As rising incomes help boost the demand of the safe-haven precious yellow metal gold in China, it is quite probable that the world's second-largest economy, also the world's largest gold producer, will topple long recognised India as the world's largest gold bullion market in 2012.

According to the World Gold Council (WGC), China's gold demand this year may likely rise by as much as 30 per cent, spurred by rising incomes of a populace that seem to get richer every day.

On the one hand, appetite for the yellow metal could range between 900 metric tonnes and 1,000 metric tonnes this year, compared from 769.8 metric tonnes in 2011, Bloomberg News reported, quoting Albert Cheng, Far East managing director of WGC.

India's gold demand, on the other hand, runs on the opposite and may likely fall between 800 metric tonnes and 900 metric tonnes this year, compared from 933.4 metric tonnes in 2011, Mr Cheng said.

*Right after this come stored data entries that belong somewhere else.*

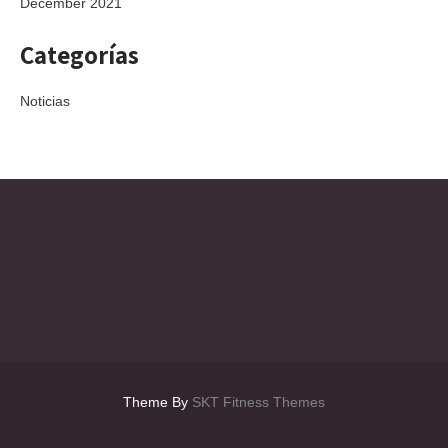
December 2021
Categorías
Noticias
Theme By
SKT Fitness Themes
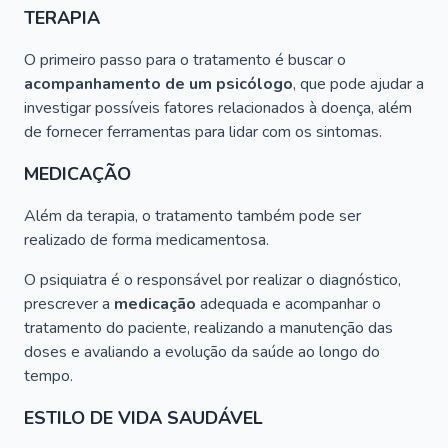
TERAPIA
O primeiro passo para o tratamento é buscar o
acompanhamento de um psicólogo
, que pode ajudar a
investigar possíveis fatores relacionados à doença, além
de fornecer ferramentas para lidar com os sintomas.
MEDICAÇÃO
Além da terapia, o tratamento também pode ser
realizado de forma medicamentosa.
O psiquiatra é o responsável por realizar o diagnóstico,
prescrever a
medicação
adequada e acompanhar o
tratamento do paciente, realizando a manutenção das
doses e avaliando a evolução da saúde ao longo do
tempo.
ESTILO DE VIDA SAUDÁVEL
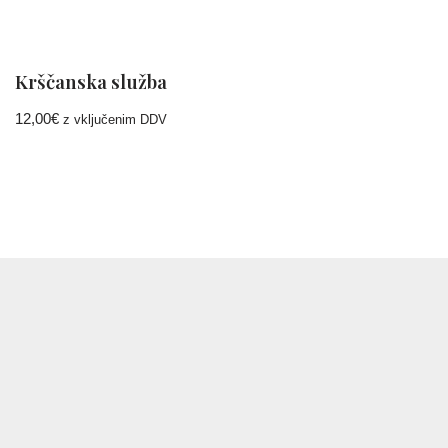
Krščanska služba
12,00
€
z vključenim DDV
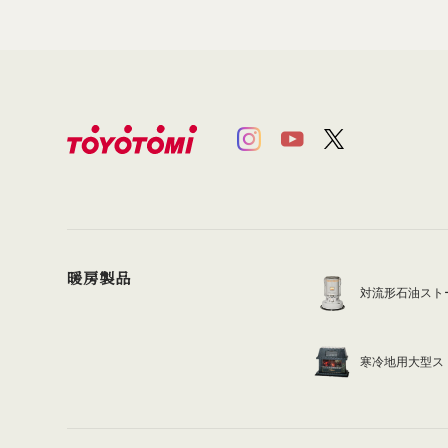
暖房製品
対流形石油スト
寒冷地用大型ス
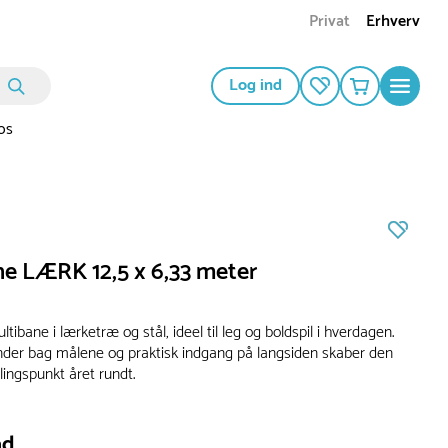
Privat
Erhverv
Log ind
os
ne LÆRK 12,5 x 6,33 meter
tibane i lærketræ og stål, ideel til leg og boldspil i hverdagen.
der bag målene og praktisk indgang på langsiden skaber den
lingspunkt året rundt.
ad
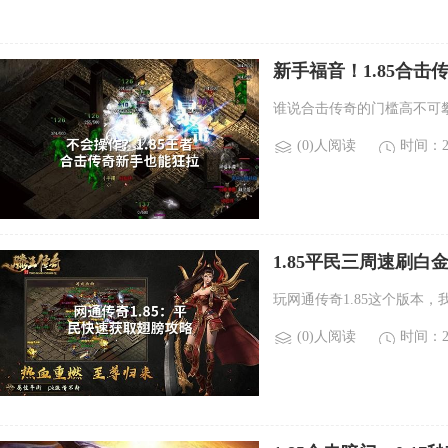
新手福音！1.85合
谁说合击传奇的门槛高不可攀
(0)人阅读
时间：20
1.85平民三周速刷
玩网通传奇1.85这个版本，
(0)人阅读
时间：20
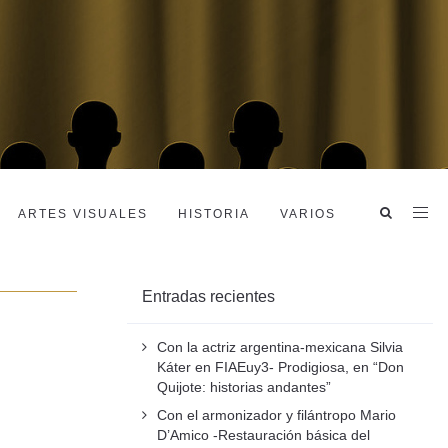
ARTES VISUALES
HISTORIA
VARIOS
Entradas recientes
Con la actriz argentina-mexicana Silvia
Káter en FIAEuy3- Prodigiosa, en “Don
Quijote: historias andantes”
Con el armonizador y filántropo Mario
D’Amico -Restauración básica del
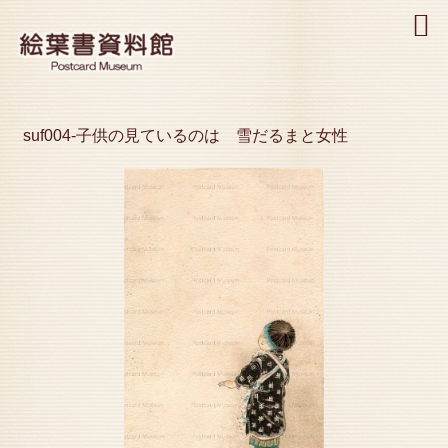
MENU
suf004-子供の見ているのは 雪だるまと女性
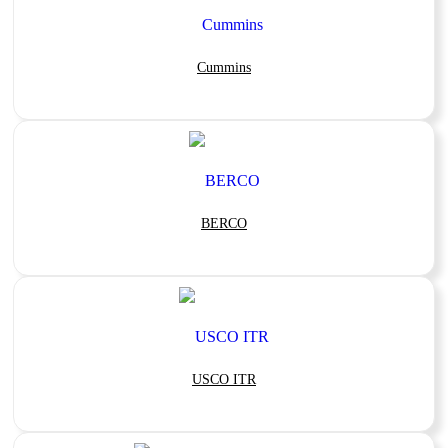
Cummins
BERCO
USCO ITR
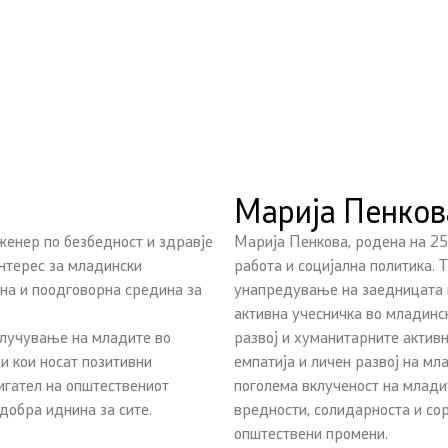
Марија Пенков
енер по безбедност и здравје
Марија Пенкова, родена на 25.
интерес за младински
работа и социјална политика. 
на и поодговорна средина за
унапредување на заедницата и
активна учесничка во младинск
клучување на младите во
развој и хуманитарните активн
и кои носат позитивни
емпатија и личен развој на мл
игател на општествениот
поголема вклученост на млади
добра иднина за сите.
вредности, солидарноста и со
општествени промени.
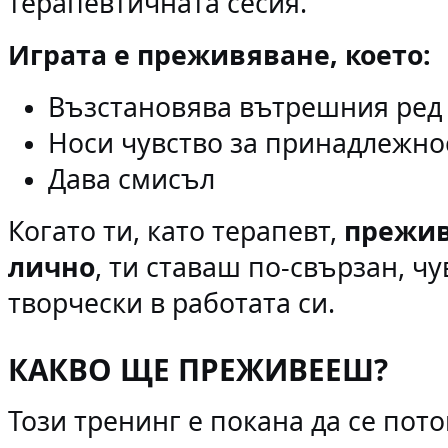
терапевтичната сесия.
Играта е преживяване, което:
Възстановява вътрешния ред
Носи чувство за принадлежно
Дава смисъл
Когато ти, като терапевт,
прежив
лично
, ти ставаш по-свързан, ч
творчески в работата си.
КАКВО ЩЕ ПРЕЖИВЕЕШ?
Този тренинг е покана да се пот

"We are confident China will become the largest source of demand for gold this year," Mr Cheng told Bloomberg News.

He recalled an earlier forecast in 2012 that China and India, over the next five years, will slug it out in the gold demand department. This competition "may account for more than 50 per cent of world demand."

China's continued and growing demand for gold will also help steady the prices of the metal in the world market. Prices have dropped to the $1,500 an ounce range as investors grew wary of the economic complications in Greece.

Demand for gold worldwide plummeted 4.6 per cent to 1,097.6 metric tonnes in the first quarter, WGC said in a report.